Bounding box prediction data
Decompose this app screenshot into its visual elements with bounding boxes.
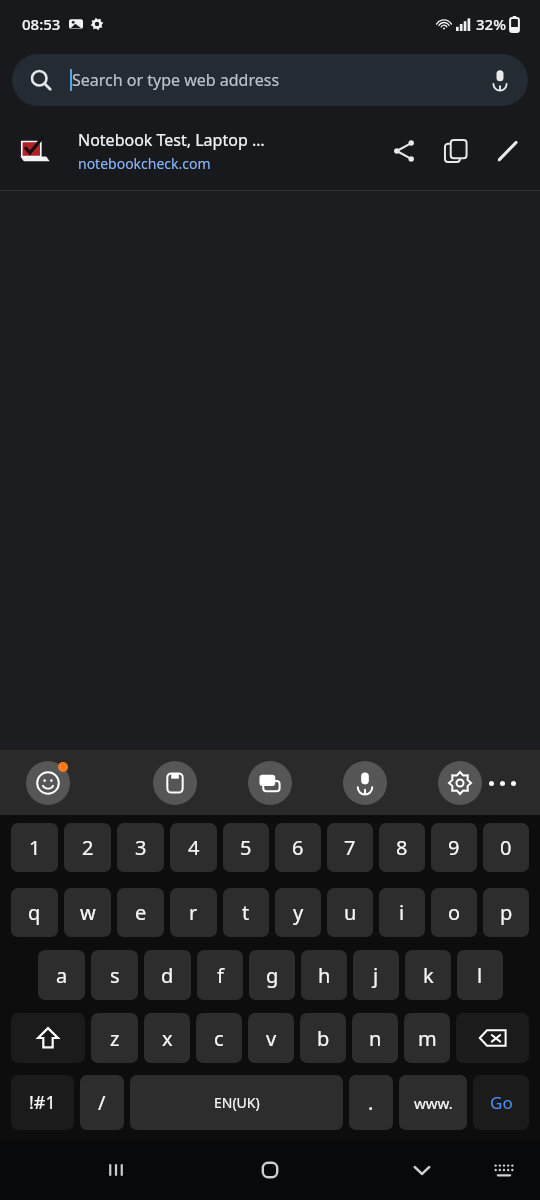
- button[interactable]: Notebook Test, Laptop …: [0, 112, 540, 190]
- staticText: www.: [414, 1093, 453, 1113]
- button[interactable]: Share: [378, 125, 430, 177]
- staticText: o: [448, 899, 461, 926]
- staticText: i: [399, 899, 405, 926]
- staticText: d: [161, 962, 174, 989]
- button[interactable]: u: [327, 888, 373, 937]
- button[interactable]: Keyboard modes: [248, 761, 292, 805]
- staticText: Go: [490, 1091, 513, 1114]
- button[interactable]: 9: [431, 823, 477, 872]
- staticText: 32%: [476, 14, 506, 34]
- staticText: w: [80, 899, 96, 926]
- staticText: 6: [292, 834, 304, 861]
- button[interactable]: Copy: [430, 125, 482, 177]
- button[interactable]: EN(UK): [130, 1075, 343, 1130]
- button[interactable]: Search or type web address: [12, 54, 528, 106]
- staticText: 4: [188, 834, 200, 861]
- button[interactable]: Change keyboard: [482, 1148, 526, 1192]
- staticText: j: [373, 962, 379, 989]
- button[interactable]: j: [353, 950, 399, 1000]
- button[interactable]: b: [300, 1013, 346, 1063]
- staticText: e: [135, 899, 147, 926]
- staticText: r: [189, 899, 198, 926]
- button[interactable]: q: [11, 888, 58, 937]
- button[interactable]: k: [405, 950, 451, 1000]
- staticText: q: [28, 899, 41, 926]
- button[interactable]: !#1: [11, 1075, 74, 1130]
- button[interactable]: Go: [473, 1075, 529, 1130]
- button[interactable]: l: [457, 950, 503, 1000]
- button[interactable]: i: [379, 888, 425, 937]
- button[interactable]: 6: [275, 823, 321, 872]
- staticText: notebookcheck.com: [78, 154, 211, 173]
- staticText: f: [217, 962, 224, 989]
- button[interactable]: z: [91, 1013, 138, 1063]
- staticText: Search or type web address: [72, 69, 280, 91]
- staticText: 5: [240, 834, 252, 861]
- button[interactable]: c: [196, 1013, 242, 1063]
- button[interactable]: x: [144, 1013, 190, 1063]
- button[interactable]: 1: [11, 823, 58, 872]
- button[interactable]: e: [117, 888, 164, 937]
- button[interactable]: g: [249, 950, 295, 1000]
- button[interactable]: t: [223, 888, 269, 937]
- staticText: y: [293, 899, 304, 926]
- staticText: u: [344, 899, 357, 926]
- button[interactable]: Shift: [11, 1013, 85, 1063]
- staticText: c: [214, 1025, 224, 1052]
- staticText: p: [500, 899, 513, 926]
- button[interactable]: f: [197, 950, 243, 1000]
- staticText: s: [110, 962, 120, 989]
- button[interactable]: Backspace: [456, 1013, 529, 1063]
- staticText: k: [423, 962, 434, 989]
- button[interactable]: 7: [327, 823, 373, 872]
- button[interactable]: m: [404, 1013, 450, 1063]
- button[interactable]: Voice search: [478, 58, 522, 102]
- button[interactable]: w: [64, 888, 111, 937]
- button[interactable]: 2: [64, 823, 111, 872]
- button[interactable]: Recents: [92, 1146, 140, 1194]
- button[interactable]: Clipboard: [153, 761, 197, 805]
- button[interactable]: 5: [223, 823, 269, 872]
- button[interactable]: n: [352, 1013, 398, 1063]
- button[interactable]: Settings: [438, 761, 482, 805]
- staticText: t: [242, 899, 250, 926]
- button[interactable]: Voice input: [343, 761, 387, 805]
- button[interactable]: h: [301, 950, 347, 1000]
- staticText: v: [266, 1025, 277, 1052]
- button[interactable]: Home: [246, 1146, 294, 1194]
- button[interactable]: o: [431, 888, 477, 937]
- staticText: 9: [448, 834, 460, 861]
- button[interactable]: 0: [483, 823, 529, 872]
- button[interactable]: p: [483, 888, 529, 937]
- staticText: b: [317, 1025, 330, 1052]
- staticText: 2: [82, 834, 94, 861]
- staticText: .: [368, 1089, 374, 1116]
- button[interactable]: d: [144, 950, 191, 1000]
- button[interactable]: /: [80, 1075, 124, 1130]
- button[interactable]: .: [349, 1075, 393, 1130]
- staticText: m: [418, 1025, 437, 1052]
- staticText: 08:53: [22, 14, 61, 34]
- button[interactable]: y: [275, 888, 321, 937]
- staticText: /: [98, 1089, 106, 1116]
- button[interactable]: s: [91, 950, 138, 1000]
- button[interactable]: Edit: [482, 125, 534, 177]
- staticText: g: [266, 962, 279, 989]
- button[interactable]: v: [248, 1013, 294, 1063]
- button[interactable]: 3: [117, 823, 164, 872]
- button[interactable]: r: [170, 888, 217, 937]
- staticText: l: [477, 962, 483, 989]
- button[interactable]: www.: [399, 1075, 467, 1130]
- button[interactable]: a: [38, 950, 85, 1000]
- staticText: a: [56, 962, 68, 989]
- staticText: Notebook Test, Laptop …: [78, 129, 265, 151]
- button[interactable]: More options: [480, 761, 524, 805]
- button[interactable]: Emoji: [26, 761, 70, 805]
- button[interactable]: 8: [379, 823, 425, 872]
- staticText: 0: [500, 834, 512, 861]
- button[interactable]: Hide keyboard: [398, 1146, 446, 1194]
- button[interactable]: 4: [170, 823, 217, 872]
- staticText: x: [162, 1025, 173, 1052]
- staticText: 1: [29, 834, 41, 861]
- staticText: !#1: [29, 1090, 56, 1115]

■ **What you have to do**:
Make a copy of each line in the records above that has the word "type".

■ **Your response**:
- button[interactable]: Search or type web address: [12, 54, 528, 106]
- staticText: Search or type web address: [72, 69, 280, 91]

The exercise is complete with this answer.